BEGIN DATA FOR THIS EXERCISE

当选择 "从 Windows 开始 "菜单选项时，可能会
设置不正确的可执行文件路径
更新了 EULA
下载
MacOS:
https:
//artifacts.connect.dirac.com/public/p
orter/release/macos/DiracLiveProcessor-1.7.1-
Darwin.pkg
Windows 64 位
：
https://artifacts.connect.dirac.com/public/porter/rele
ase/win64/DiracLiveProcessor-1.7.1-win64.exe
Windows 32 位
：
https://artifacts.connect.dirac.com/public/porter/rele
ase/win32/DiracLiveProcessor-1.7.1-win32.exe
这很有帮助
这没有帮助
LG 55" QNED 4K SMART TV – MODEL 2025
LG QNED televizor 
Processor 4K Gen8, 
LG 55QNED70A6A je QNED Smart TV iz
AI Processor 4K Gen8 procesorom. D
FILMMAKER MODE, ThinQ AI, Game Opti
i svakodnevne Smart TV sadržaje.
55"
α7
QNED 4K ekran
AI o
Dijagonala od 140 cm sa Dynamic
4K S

END DATA FOR THIS EXERCISE

**TASK REQUIREMENTS**
All entries shown above should be duplicated without a single difference.

**REPLY TO THE TASK**
当选择 "从 Windows 开始 "菜单选项时，可能会
设置不正确的可执行文件路径
更新了 EULA
下载
MacOS:
https:
//artifacts.connect.dirac.com/public/p
orter/release/macos/DiracLiveProcessor-1.7.1-
Darwin.pkg
Windows 64 位
：
https://artifacts.connect.dirac.com/public/porter/rele
ase/win64/DiracLiveProcessor-1.7.1-win64.exe
Windows 32 位
：
https://artifacts.connect.dirac.com/public/porter/rele
ase/win32/DiracLiveProcessor-1.7.1-win32.exe
这很有帮助
这没有帮助
LG 55" QNED 4K SMART TV – MODEL 2025
LG QNED televizor 
Processor 4K Gen8, 
LG 55QNED70A6A je QNED Smart TV iz
AI Processor 4K Gen8 procesorom. D
FILMMAKER MODE, ThinQ AI, Game Opti
i svakodnevne Smart TV sadržaje.
55"
α7
QNED 4K ekran
AI o
Dijagonala od 140 cm sa Dynamic
4K S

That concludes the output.